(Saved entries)
== Segment start ==
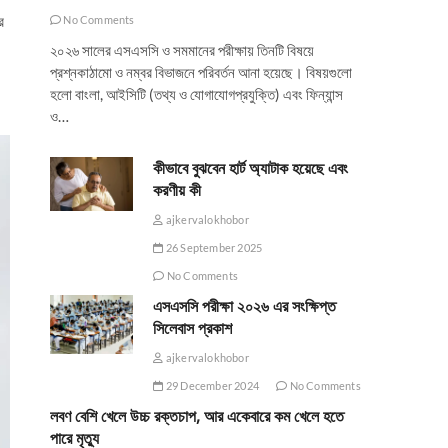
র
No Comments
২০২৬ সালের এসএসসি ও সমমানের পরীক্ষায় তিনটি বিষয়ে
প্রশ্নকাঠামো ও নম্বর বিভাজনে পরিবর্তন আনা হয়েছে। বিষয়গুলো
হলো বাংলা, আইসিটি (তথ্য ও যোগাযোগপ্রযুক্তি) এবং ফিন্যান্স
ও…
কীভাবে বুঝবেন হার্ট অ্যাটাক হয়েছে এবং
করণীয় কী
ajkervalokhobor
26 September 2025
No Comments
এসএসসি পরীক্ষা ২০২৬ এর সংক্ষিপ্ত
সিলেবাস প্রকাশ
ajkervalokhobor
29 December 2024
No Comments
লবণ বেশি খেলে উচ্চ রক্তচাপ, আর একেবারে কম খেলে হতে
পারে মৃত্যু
== Segment end ==
* [TASK DESCRIPTION] Each line of the records that holds the word "এসএসস" should be copied out.

* [YOUR SOLUTION]
২০২৬ সালের এসএসসি ও সমমানের পরীক্ষায় তিনটি বিষয়ে
এসএসসি পরীক্ষা ২০২৬ এর সংক্ষিপ্ত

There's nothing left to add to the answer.